Material provided |
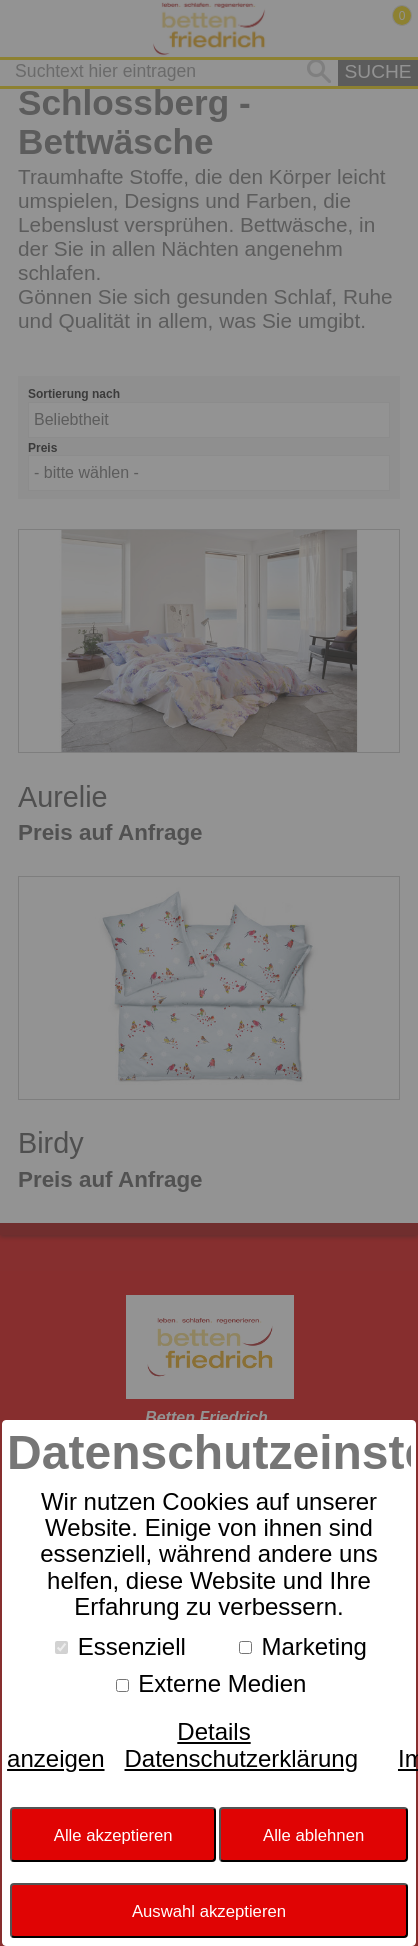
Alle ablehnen (313, 1835)
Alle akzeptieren (113, 1835)
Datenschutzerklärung (241, 1758)
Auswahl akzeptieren (209, 1911)
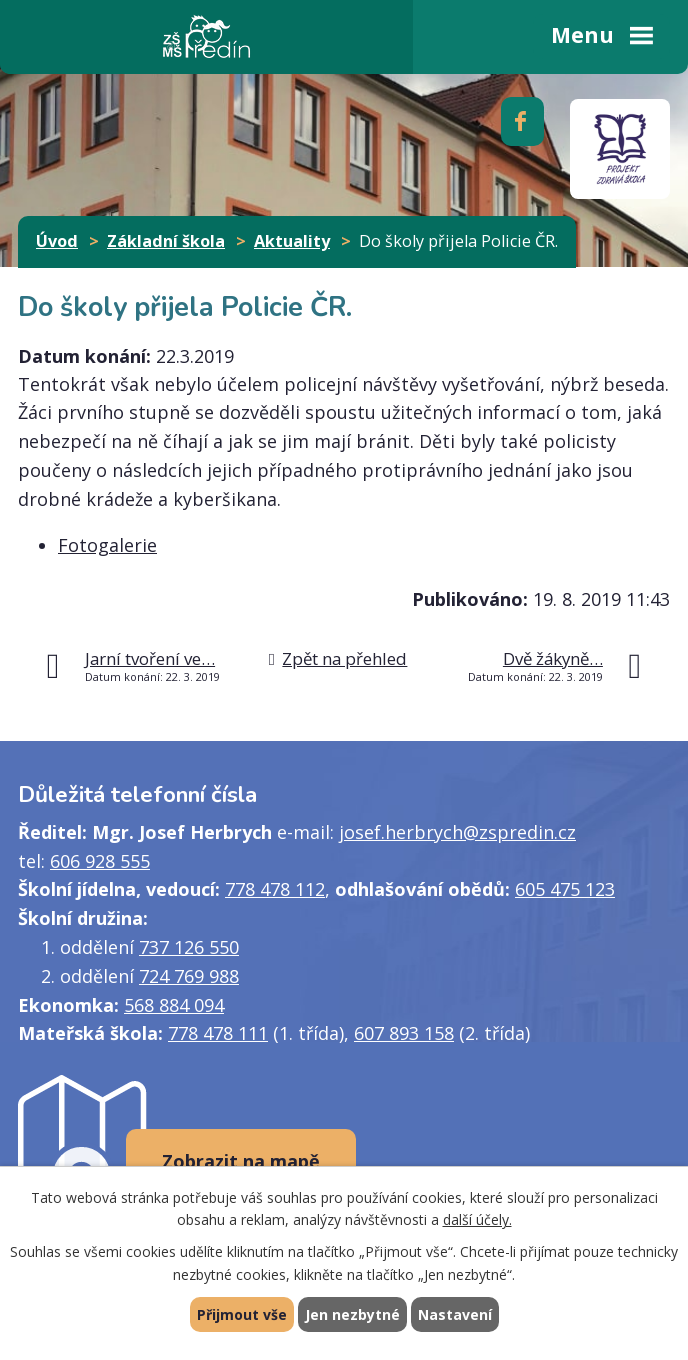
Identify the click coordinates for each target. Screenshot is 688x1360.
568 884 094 (174, 1005)
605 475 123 (565, 889)
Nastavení (455, 1314)
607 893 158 (404, 1033)
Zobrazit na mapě (241, 1161)
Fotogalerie (107, 545)
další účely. (477, 1220)
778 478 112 (275, 889)
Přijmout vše (242, 1314)
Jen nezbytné (352, 1314)
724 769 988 (189, 976)
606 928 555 (100, 861)
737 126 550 (189, 947)
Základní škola (166, 241)
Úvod (57, 241)
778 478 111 (218, 1033)
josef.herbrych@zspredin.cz (457, 832)
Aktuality (292, 241)
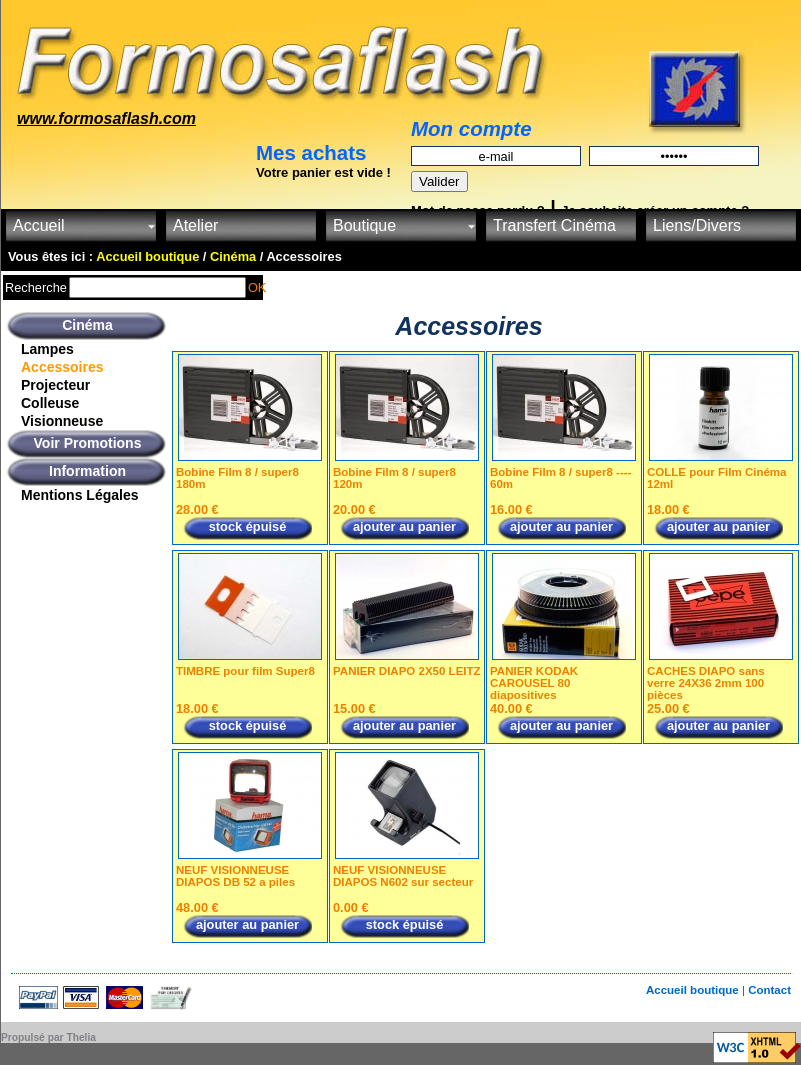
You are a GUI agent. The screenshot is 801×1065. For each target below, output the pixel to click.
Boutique (364, 225)
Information (87, 471)
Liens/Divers (697, 225)
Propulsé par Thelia (48, 1037)
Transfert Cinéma (554, 225)
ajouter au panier (404, 526)
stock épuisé (248, 526)
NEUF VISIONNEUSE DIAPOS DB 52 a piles (235, 876)
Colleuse (50, 403)
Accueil (39, 225)
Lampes (47, 349)
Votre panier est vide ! (323, 172)
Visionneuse (62, 421)
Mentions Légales (79, 495)
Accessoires (62, 367)
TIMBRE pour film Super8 (245, 671)
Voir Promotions (88, 443)
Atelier (195, 225)
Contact (769, 990)
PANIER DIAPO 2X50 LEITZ (407, 671)
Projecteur (55, 385)
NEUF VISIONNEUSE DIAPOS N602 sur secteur (403, 876)
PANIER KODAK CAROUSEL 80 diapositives (534, 683)
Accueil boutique (694, 990)
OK (257, 287)
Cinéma (87, 325)
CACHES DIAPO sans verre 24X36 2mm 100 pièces (706, 683)
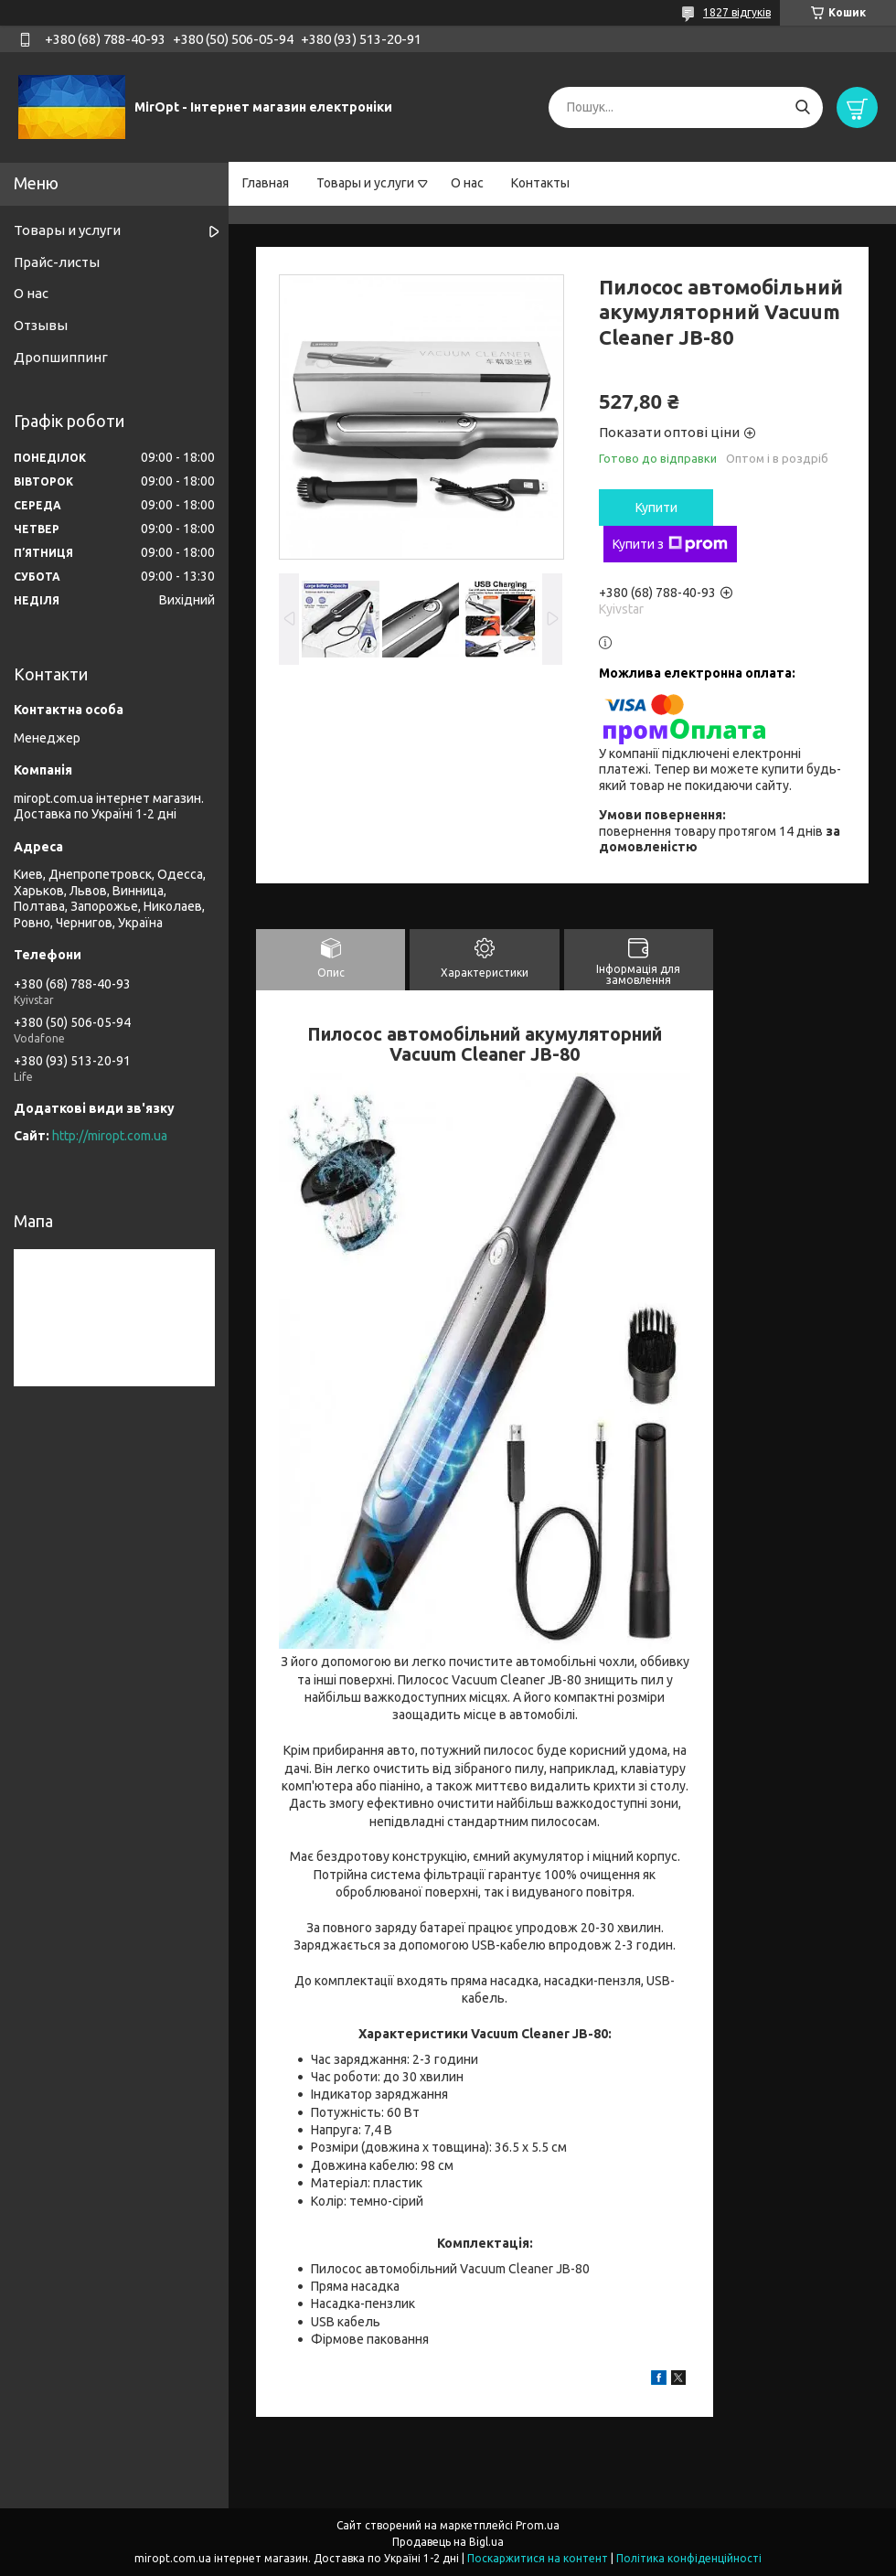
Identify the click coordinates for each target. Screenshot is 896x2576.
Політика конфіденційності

Task statement |
Everything between and including the line above containing "Fotogalerie (107, 545)" and the line containing "CACHES DIAPO sans" should be reproduced exactly, with pictures excluded.

Result of this exercise |
Fotogalerie (107, 545)
další účely. (477, 1220)
778 478 112 (275, 889)
Přijmout vše (242, 1314)
Jen nezbytné (352, 1314)
724 769 988 (189, 976)
606 928 555 (100, 861)
737 126 550 (189, 947)
Základní škola (166, 241)
Úvod (57, 241)
778 478 111 (218, 1033)
josef.herbrych@zspredin.cz (457, 832)
Aktuality (292, 241)
You are a GUI agent. The screenshot is 801×1065. For each target below, output the pixel to click.
Boutique (364, 225)
Information (87, 471)
Liens/Divers (697, 225)
Propulsé par Thelia (48, 1037)
Transfert Cinéma (554, 225)
ajouter au panier (404, 526)
stock épuisé (248, 526)
NEUF VISIONNEUSE DIAPOS DB 52 a piles (235, 876)
Colleuse (50, 403)
Accueil (39, 225)
Lampes (47, 349)
Votre panier est vide ! (323, 172)
Visionneuse (62, 421)
Mentions Légales (79, 495)
Accessoires (62, 367)
TIMBRE pour film Super8 (245, 671)
Voir Promotions (88, 443)
Atelier (195, 225)
Contact (769, 990)
PANIER DIAPO 2X50 LEITZ (407, 671)
Projecteur (55, 385)
NEUF VISIONNEUSE DIAPOS N602 sur secteur (403, 876)
PANIER KODAK CAROUSEL 80 diapositives (534, 683)
Accueil boutique (694, 990)
OK (257, 287)
Cinéma (87, 325)
CACHES DIAPO sans verre 24X36 2mm 100 pièces (706, 683)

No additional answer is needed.